- Beardstown Location within the state of Tennessee Beardstown Beardstown (the United States)
- Coordinates: 35°42′44″N 87°47′57″W﻿ / ﻿35.71222°N 87.79917°W
- Country: United States
- State: Tennessee
- County: Perry
- Elevation: 512 ft (156 m)
- Time zone: UTC-6 (Central (CST))
- • Summer (DST): UTC-5 (CDT)
- GNIS feature ID: 1276650

= Beardstown, Tennessee =

Unincorporated community in Tennessee, United States

Beardstown is an unincorporated community located entirely within the city limits of Lobelville, Tennessee.

==History==
Beardstown was formerly host to an elementary school, post office, and a store.
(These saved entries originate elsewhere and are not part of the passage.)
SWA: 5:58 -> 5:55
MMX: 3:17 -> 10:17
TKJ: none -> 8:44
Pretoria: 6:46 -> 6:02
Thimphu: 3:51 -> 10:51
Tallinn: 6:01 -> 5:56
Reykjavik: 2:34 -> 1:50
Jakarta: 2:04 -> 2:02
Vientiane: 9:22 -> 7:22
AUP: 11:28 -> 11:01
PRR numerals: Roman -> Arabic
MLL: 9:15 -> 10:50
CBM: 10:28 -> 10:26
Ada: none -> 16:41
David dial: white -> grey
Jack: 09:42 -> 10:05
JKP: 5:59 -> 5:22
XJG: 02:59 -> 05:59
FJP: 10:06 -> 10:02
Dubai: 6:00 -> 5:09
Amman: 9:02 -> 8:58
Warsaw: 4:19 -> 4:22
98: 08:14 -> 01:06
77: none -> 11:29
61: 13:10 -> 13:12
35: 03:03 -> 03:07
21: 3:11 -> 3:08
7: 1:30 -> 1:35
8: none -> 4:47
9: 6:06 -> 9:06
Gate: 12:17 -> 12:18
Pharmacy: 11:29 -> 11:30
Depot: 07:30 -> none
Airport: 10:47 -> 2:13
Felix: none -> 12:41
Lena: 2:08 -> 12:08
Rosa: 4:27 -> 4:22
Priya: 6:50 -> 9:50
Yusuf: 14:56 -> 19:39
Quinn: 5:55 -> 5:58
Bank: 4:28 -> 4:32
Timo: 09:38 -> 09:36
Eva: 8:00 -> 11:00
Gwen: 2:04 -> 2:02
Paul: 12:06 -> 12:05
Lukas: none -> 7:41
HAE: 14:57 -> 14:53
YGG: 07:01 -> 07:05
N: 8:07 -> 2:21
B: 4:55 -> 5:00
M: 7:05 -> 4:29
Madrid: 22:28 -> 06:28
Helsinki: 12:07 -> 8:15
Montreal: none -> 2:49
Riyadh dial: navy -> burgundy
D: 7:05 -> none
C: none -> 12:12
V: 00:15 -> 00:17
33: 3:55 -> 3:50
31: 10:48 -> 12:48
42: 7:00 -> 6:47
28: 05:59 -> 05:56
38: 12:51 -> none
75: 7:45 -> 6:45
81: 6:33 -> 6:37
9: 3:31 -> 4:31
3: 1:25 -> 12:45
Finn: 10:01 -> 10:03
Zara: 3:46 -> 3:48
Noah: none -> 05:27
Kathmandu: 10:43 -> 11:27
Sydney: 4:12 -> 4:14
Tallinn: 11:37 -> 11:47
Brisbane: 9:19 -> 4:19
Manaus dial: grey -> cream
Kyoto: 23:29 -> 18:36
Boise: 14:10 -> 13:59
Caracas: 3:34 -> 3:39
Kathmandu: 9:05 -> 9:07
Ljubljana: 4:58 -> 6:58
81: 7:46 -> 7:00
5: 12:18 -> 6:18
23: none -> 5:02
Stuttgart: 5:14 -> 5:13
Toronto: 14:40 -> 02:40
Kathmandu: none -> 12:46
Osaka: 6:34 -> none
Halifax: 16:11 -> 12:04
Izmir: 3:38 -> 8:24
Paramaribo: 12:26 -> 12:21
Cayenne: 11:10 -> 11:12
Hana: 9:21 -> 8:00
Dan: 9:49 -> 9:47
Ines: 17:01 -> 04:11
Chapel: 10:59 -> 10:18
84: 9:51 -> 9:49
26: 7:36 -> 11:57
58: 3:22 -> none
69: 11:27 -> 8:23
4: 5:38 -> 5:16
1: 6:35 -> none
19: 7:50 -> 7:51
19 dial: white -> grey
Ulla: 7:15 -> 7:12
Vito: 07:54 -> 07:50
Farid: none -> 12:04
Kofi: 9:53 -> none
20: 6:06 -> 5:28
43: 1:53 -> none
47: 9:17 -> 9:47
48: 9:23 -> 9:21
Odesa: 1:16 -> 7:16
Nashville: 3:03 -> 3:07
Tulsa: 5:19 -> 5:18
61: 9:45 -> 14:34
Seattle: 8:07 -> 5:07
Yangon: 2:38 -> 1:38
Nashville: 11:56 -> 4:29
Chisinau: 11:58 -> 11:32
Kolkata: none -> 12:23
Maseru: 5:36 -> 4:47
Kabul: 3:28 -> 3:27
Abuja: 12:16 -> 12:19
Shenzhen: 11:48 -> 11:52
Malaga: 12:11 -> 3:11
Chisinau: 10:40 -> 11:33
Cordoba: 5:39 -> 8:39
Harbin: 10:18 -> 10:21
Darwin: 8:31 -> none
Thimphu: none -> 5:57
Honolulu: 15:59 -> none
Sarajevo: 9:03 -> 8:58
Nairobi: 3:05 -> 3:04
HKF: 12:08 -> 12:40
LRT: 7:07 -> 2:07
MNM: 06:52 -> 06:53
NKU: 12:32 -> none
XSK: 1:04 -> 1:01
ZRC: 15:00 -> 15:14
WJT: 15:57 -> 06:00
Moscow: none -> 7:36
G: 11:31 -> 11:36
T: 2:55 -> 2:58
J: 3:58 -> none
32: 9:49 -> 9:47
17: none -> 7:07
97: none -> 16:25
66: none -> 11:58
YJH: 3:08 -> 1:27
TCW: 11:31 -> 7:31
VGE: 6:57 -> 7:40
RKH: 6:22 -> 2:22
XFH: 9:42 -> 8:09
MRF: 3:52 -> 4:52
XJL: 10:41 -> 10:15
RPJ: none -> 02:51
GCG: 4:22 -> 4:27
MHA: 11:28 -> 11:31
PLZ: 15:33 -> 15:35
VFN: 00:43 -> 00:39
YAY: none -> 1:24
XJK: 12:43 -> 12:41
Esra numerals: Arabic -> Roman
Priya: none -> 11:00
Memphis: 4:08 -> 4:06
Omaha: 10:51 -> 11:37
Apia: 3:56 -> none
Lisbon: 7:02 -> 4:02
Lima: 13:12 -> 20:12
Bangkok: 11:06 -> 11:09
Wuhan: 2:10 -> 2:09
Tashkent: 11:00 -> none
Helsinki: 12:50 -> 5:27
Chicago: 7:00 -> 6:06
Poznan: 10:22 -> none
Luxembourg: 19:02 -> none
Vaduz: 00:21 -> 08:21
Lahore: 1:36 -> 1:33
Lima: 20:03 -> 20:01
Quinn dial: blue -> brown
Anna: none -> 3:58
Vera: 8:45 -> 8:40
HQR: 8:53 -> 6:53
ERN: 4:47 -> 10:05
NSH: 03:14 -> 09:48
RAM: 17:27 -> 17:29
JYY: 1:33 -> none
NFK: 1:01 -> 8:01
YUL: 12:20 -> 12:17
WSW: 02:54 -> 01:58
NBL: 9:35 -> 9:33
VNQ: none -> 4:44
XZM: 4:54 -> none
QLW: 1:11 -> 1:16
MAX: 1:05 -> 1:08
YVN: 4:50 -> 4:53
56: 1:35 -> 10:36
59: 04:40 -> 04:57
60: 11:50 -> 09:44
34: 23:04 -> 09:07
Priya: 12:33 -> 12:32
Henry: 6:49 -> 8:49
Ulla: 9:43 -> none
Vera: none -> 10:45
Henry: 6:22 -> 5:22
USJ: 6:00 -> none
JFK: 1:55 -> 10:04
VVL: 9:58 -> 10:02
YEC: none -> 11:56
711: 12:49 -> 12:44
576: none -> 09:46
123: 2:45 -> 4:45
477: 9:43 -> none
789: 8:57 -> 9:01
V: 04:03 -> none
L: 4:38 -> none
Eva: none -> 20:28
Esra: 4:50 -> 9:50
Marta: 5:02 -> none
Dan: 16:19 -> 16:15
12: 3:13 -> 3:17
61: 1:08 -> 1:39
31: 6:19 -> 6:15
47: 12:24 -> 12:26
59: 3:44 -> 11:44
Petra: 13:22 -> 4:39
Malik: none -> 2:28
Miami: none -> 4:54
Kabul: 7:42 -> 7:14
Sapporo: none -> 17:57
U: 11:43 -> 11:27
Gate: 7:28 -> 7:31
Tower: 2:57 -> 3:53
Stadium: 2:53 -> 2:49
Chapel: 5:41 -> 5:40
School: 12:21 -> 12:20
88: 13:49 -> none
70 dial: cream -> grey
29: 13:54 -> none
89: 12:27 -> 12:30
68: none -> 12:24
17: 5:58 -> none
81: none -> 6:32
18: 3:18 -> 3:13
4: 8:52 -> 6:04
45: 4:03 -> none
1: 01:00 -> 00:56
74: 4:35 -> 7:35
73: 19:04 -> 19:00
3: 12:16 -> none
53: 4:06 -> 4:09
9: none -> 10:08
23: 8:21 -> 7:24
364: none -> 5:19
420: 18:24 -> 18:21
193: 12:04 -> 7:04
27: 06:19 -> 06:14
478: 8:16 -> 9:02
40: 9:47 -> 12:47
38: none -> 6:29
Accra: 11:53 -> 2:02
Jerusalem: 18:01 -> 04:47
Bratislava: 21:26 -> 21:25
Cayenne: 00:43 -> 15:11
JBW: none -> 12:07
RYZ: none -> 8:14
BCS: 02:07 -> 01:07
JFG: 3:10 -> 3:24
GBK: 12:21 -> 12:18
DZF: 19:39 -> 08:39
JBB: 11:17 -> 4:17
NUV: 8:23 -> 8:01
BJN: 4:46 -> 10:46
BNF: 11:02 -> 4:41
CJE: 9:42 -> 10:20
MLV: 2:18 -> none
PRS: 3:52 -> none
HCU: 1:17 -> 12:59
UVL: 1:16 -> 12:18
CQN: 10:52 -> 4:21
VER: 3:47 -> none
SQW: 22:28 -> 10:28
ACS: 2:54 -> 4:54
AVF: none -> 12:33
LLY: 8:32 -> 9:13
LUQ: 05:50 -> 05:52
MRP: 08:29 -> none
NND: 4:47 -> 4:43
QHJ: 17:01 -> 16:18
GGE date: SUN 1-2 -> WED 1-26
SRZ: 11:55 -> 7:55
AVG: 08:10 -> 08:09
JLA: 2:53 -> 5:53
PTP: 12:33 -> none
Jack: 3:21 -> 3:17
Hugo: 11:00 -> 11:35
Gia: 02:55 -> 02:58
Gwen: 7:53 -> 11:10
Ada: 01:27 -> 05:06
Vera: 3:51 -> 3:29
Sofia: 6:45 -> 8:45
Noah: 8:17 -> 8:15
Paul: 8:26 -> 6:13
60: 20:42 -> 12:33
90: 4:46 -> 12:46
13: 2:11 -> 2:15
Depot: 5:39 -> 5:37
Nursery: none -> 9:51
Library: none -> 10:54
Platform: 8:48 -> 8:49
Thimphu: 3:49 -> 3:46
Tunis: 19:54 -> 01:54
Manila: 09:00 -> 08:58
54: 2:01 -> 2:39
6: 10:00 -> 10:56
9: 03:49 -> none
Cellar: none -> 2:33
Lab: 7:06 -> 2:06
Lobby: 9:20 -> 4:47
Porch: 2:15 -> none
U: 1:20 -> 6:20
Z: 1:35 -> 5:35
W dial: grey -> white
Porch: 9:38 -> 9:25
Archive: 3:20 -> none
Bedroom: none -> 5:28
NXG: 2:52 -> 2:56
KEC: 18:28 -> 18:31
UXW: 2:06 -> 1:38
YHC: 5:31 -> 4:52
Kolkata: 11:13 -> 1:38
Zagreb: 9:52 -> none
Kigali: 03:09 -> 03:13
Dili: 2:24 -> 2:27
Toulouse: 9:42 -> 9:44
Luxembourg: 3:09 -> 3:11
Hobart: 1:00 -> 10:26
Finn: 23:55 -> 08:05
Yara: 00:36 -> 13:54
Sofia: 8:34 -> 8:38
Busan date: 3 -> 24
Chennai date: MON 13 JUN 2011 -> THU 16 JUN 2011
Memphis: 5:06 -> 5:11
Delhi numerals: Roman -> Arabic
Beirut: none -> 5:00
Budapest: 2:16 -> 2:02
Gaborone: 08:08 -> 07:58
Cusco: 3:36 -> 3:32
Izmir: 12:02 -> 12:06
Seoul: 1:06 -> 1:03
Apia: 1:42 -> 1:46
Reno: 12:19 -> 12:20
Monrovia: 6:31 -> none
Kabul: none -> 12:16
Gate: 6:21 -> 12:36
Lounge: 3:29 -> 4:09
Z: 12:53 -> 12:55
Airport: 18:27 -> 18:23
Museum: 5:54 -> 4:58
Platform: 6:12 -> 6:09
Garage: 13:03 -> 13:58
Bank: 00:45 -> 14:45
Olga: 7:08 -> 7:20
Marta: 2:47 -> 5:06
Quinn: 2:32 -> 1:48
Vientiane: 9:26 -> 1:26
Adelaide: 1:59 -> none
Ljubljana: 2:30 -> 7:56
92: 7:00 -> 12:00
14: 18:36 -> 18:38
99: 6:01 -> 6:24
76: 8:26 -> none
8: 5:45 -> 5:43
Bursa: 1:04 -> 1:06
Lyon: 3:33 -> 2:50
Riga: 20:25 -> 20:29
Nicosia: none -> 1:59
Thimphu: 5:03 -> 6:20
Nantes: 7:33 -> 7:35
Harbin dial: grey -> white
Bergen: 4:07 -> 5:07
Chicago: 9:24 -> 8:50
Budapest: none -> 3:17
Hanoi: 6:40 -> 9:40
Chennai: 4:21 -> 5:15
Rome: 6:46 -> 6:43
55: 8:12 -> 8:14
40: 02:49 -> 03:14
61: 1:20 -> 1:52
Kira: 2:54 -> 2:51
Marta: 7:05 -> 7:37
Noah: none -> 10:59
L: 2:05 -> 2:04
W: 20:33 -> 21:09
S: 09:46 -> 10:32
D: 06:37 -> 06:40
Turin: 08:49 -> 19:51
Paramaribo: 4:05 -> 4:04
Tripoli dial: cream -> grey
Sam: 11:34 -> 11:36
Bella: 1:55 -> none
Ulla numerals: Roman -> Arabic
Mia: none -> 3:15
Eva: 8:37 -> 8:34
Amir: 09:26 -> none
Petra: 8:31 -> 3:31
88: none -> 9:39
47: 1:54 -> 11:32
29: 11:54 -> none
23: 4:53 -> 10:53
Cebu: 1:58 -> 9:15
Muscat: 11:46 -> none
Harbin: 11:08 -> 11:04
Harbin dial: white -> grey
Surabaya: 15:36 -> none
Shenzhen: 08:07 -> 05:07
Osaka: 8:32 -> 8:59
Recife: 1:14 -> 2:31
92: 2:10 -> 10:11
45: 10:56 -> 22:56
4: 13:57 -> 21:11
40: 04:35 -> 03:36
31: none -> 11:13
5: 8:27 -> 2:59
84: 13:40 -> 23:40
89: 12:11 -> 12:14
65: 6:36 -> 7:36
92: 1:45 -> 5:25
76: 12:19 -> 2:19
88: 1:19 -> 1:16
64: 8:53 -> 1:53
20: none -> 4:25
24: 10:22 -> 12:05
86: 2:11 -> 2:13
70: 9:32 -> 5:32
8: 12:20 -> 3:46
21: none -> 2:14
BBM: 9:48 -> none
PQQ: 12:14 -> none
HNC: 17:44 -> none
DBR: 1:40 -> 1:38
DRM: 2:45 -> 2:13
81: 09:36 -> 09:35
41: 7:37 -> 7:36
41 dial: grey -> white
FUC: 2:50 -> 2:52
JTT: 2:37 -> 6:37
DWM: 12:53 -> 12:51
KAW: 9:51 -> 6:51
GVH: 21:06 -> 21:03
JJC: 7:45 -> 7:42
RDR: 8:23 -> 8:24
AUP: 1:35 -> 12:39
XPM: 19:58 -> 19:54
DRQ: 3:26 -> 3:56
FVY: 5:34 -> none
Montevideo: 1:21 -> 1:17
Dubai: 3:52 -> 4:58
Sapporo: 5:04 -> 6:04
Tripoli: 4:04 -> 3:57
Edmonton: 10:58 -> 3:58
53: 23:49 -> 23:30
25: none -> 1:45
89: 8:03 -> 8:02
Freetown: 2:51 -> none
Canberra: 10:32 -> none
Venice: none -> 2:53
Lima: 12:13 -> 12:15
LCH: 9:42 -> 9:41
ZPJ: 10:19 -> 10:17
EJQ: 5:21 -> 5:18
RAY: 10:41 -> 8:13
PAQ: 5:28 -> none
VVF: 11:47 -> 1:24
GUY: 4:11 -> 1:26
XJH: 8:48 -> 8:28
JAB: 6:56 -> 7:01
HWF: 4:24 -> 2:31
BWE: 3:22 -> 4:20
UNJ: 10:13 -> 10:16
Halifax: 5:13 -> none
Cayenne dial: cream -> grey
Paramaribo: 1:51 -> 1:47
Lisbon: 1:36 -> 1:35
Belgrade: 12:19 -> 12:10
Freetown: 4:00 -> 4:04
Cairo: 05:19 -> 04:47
The school was established in 1900, originally housed in a white frame building that was replaced by a modern brick structure with school rooms and a combined gymnasium and cafeteria in 1946. The school closed in 1988 with the consolidation of public schools in Perry County as one of the last one or two teacher community schools left in the state.

In 1864, a skirmish known as the Battle of Beardstown was fought partly in an area currently occupied by a golf course in Beardstown between Confederate and Union forces during the American Civil War.

The 1876 edition of R. L. Polk and Co.'s Tennessee State Gazetteer reported Beardstown as the second largest settlement in Perry County, after Linden. At the time, it had a population of about 100 inhabitants, and was home to three grocers, three blacksmiths, a carpenter's shop, a general store, and a hotel.